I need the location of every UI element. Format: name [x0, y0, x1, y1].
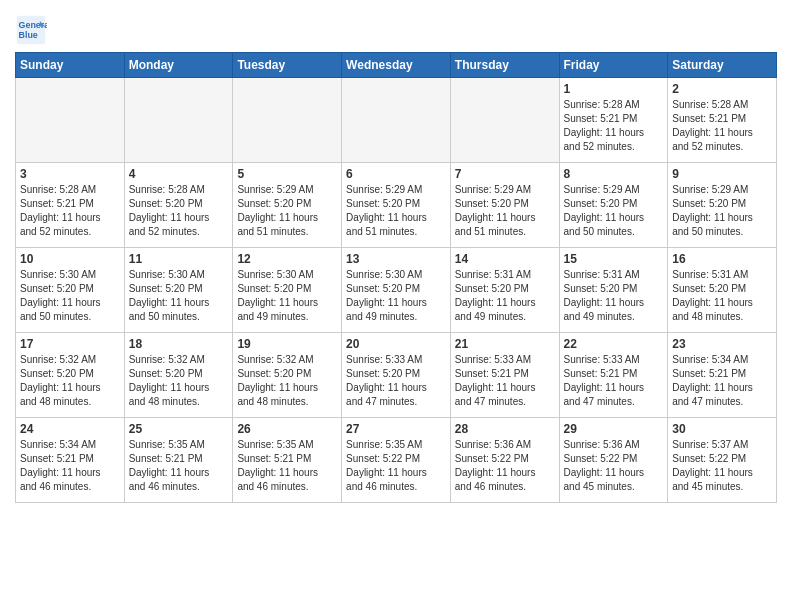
day-number: 7 [455, 167, 555, 181]
calendar-cell: 3Sunrise: 5:28 AMSunset: 5:21 PMDaylight… [16, 163, 125, 248]
day-number: 29 [564, 422, 664, 436]
calendar-cell [16, 78, 125, 163]
calendar-cell: 21Sunrise: 5:33 AMSunset: 5:21 PMDayligh… [450, 333, 559, 418]
week-row-2: 10Sunrise: 5:30 AMSunset: 5:20 PMDayligh… [16, 248, 777, 333]
week-row-1: 3Sunrise: 5:28 AMSunset: 5:21 PMDaylight… [16, 163, 777, 248]
calendar-cell: 11Sunrise: 5:30 AMSunset: 5:20 PMDayligh… [124, 248, 233, 333]
weekday-header-friday: Friday [559, 53, 668, 78]
calendar-cell: 9Sunrise: 5:29 AMSunset: 5:20 PMDaylight… [668, 163, 777, 248]
weekday-header-thursday: Thursday [450, 53, 559, 78]
calendar-cell: 5Sunrise: 5:29 AMSunset: 5:20 PMDaylight… [233, 163, 342, 248]
day-number: 8 [564, 167, 664, 181]
day-number: 6 [346, 167, 446, 181]
calendar-cell: 26Sunrise: 5:35 AMSunset: 5:21 PMDayligh… [233, 418, 342, 503]
day-number: 20 [346, 337, 446, 351]
calendar-cell: 10Sunrise: 5:30 AMSunset: 5:20 PMDayligh… [16, 248, 125, 333]
day-info: Sunrise: 5:34 AMSunset: 5:21 PMDaylight:… [672, 353, 772, 409]
calendar-table: SundayMondayTuesdayWednesdayThursdayFrid… [15, 52, 777, 503]
day-number: 16 [672, 252, 772, 266]
calendar-cell: 8Sunrise: 5:29 AMSunset: 5:20 PMDaylight… [559, 163, 668, 248]
day-info: Sunrise: 5:35 AMSunset: 5:22 PMDaylight:… [346, 438, 446, 494]
day-number: 14 [455, 252, 555, 266]
calendar-cell: 18Sunrise: 5:32 AMSunset: 5:20 PMDayligh… [124, 333, 233, 418]
day-info: Sunrise: 5:35 AMSunset: 5:21 PMDaylight:… [129, 438, 229, 494]
weekday-header-saturday: Saturday [668, 53, 777, 78]
calendar-cell: 19Sunrise: 5:32 AMSunset: 5:20 PMDayligh… [233, 333, 342, 418]
week-row-0: 1Sunrise: 5:28 AMSunset: 5:21 PMDaylight… [16, 78, 777, 163]
logo-icon: General Blue [15, 14, 47, 46]
day-info: Sunrise: 5:37 AMSunset: 5:22 PMDaylight:… [672, 438, 772, 494]
calendar-cell: 14Sunrise: 5:31 AMSunset: 5:20 PMDayligh… [450, 248, 559, 333]
day-number: 4 [129, 167, 229, 181]
day-number: 15 [564, 252, 664, 266]
day-info: Sunrise: 5:34 AMSunset: 5:21 PMDaylight:… [20, 438, 120, 494]
week-row-4: 24Sunrise: 5:34 AMSunset: 5:21 PMDayligh… [16, 418, 777, 503]
calendar-cell: 24Sunrise: 5:34 AMSunset: 5:21 PMDayligh… [16, 418, 125, 503]
calendar-cell [233, 78, 342, 163]
weekday-header-row: SundayMondayTuesdayWednesdayThursdayFrid… [16, 53, 777, 78]
day-info: Sunrise: 5:28 AMSunset: 5:21 PMDaylight:… [672, 98, 772, 154]
logo: General Blue [15, 14, 51, 46]
header: General Blue [15, 10, 777, 46]
day-info: Sunrise: 5:33 AMSunset: 5:21 PMDaylight:… [564, 353, 664, 409]
day-info: Sunrise: 5:30 AMSunset: 5:20 PMDaylight:… [237, 268, 337, 324]
day-info: Sunrise: 5:30 AMSunset: 5:20 PMDaylight:… [129, 268, 229, 324]
day-info: Sunrise: 5:30 AMSunset: 5:20 PMDaylight:… [346, 268, 446, 324]
calendar-cell: 20Sunrise: 5:33 AMSunset: 5:20 PMDayligh… [342, 333, 451, 418]
day-info: Sunrise: 5:33 AMSunset: 5:21 PMDaylight:… [455, 353, 555, 409]
day-info: Sunrise: 5:29 AMSunset: 5:20 PMDaylight:… [237, 183, 337, 239]
day-info: Sunrise: 5:30 AMSunset: 5:20 PMDaylight:… [20, 268, 120, 324]
calendar-cell: 23Sunrise: 5:34 AMSunset: 5:21 PMDayligh… [668, 333, 777, 418]
day-number: 18 [129, 337, 229, 351]
day-number: 25 [129, 422, 229, 436]
calendar-cell [342, 78, 451, 163]
day-info: Sunrise: 5:31 AMSunset: 5:20 PMDaylight:… [455, 268, 555, 324]
calendar-cell: 4Sunrise: 5:28 AMSunset: 5:20 PMDaylight… [124, 163, 233, 248]
calendar-cell: 25Sunrise: 5:35 AMSunset: 5:21 PMDayligh… [124, 418, 233, 503]
day-info: Sunrise: 5:28 AMSunset: 5:21 PMDaylight:… [564, 98, 664, 154]
week-row-3: 17Sunrise: 5:32 AMSunset: 5:20 PMDayligh… [16, 333, 777, 418]
weekday-header-tuesday: Tuesday [233, 53, 342, 78]
day-info: Sunrise: 5:32 AMSunset: 5:20 PMDaylight:… [129, 353, 229, 409]
day-info: Sunrise: 5:35 AMSunset: 5:21 PMDaylight:… [237, 438, 337, 494]
day-number: 19 [237, 337, 337, 351]
day-number: 1 [564, 82, 664, 96]
calendar-cell [450, 78, 559, 163]
calendar-cell: 28Sunrise: 5:36 AMSunset: 5:22 PMDayligh… [450, 418, 559, 503]
day-number: 5 [237, 167, 337, 181]
day-info: Sunrise: 5:29 AMSunset: 5:20 PMDaylight:… [455, 183, 555, 239]
day-number: 24 [20, 422, 120, 436]
day-info: Sunrise: 5:32 AMSunset: 5:20 PMDaylight:… [237, 353, 337, 409]
day-info: Sunrise: 5:36 AMSunset: 5:22 PMDaylight:… [564, 438, 664, 494]
calendar-cell: 29Sunrise: 5:36 AMSunset: 5:22 PMDayligh… [559, 418, 668, 503]
day-number: 17 [20, 337, 120, 351]
calendar-cell: 27Sunrise: 5:35 AMSunset: 5:22 PMDayligh… [342, 418, 451, 503]
calendar-cell: 17Sunrise: 5:32 AMSunset: 5:20 PMDayligh… [16, 333, 125, 418]
calendar-cell: 1Sunrise: 5:28 AMSunset: 5:21 PMDaylight… [559, 78, 668, 163]
day-number: 28 [455, 422, 555, 436]
day-info: Sunrise: 5:33 AMSunset: 5:20 PMDaylight:… [346, 353, 446, 409]
calendar-cell: 6Sunrise: 5:29 AMSunset: 5:20 PMDaylight… [342, 163, 451, 248]
day-info: Sunrise: 5:28 AMSunset: 5:20 PMDaylight:… [129, 183, 229, 239]
svg-text:Blue: Blue [19, 30, 38, 40]
calendar-cell: 7Sunrise: 5:29 AMSunset: 5:20 PMDaylight… [450, 163, 559, 248]
weekday-header-sunday: Sunday [16, 53, 125, 78]
day-number: 26 [237, 422, 337, 436]
day-number: 22 [564, 337, 664, 351]
day-info: Sunrise: 5:29 AMSunset: 5:20 PMDaylight:… [346, 183, 446, 239]
day-number: 27 [346, 422, 446, 436]
day-number: 9 [672, 167, 772, 181]
day-info: Sunrise: 5:28 AMSunset: 5:21 PMDaylight:… [20, 183, 120, 239]
day-number: 12 [237, 252, 337, 266]
calendar-cell [124, 78, 233, 163]
day-number: 30 [672, 422, 772, 436]
day-number: 23 [672, 337, 772, 351]
day-info: Sunrise: 5:31 AMSunset: 5:20 PMDaylight:… [672, 268, 772, 324]
day-info: Sunrise: 5:29 AMSunset: 5:20 PMDaylight:… [564, 183, 664, 239]
calendar-cell: 22Sunrise: 5:33 AMSunset: 5:21 PMDayligh… [559, 333, 668, 418]
day-number: 2 [672, 82, 772, 96]
day-number: 11 [129, 252, 229, 266]
calendar-cell: 16Sunrise: 5:31 AMSunset: 5:20 PMDayligh… [668, 248, 777, 333]
day-info: Sunrise: 5:31 AMSunset: 5:20 PMDaylight:… [564, 268, 664, 324]
day-number: 21 [455, 337, 555, 351]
###
■ What you will do
Filter the entries above down to the lines that hold the word "SundayMondayTuesdayWednesdayThursdayFrid", and copy those lines.

■ Finished task
calendar-table: SundayMondayTuesdayWednesdayThursdayFrid… [15, 52, 777, 503]
weekday-header-row: SundayMondayTuesdayWednesdayThursdayFrid… [16, 53, 777, 78]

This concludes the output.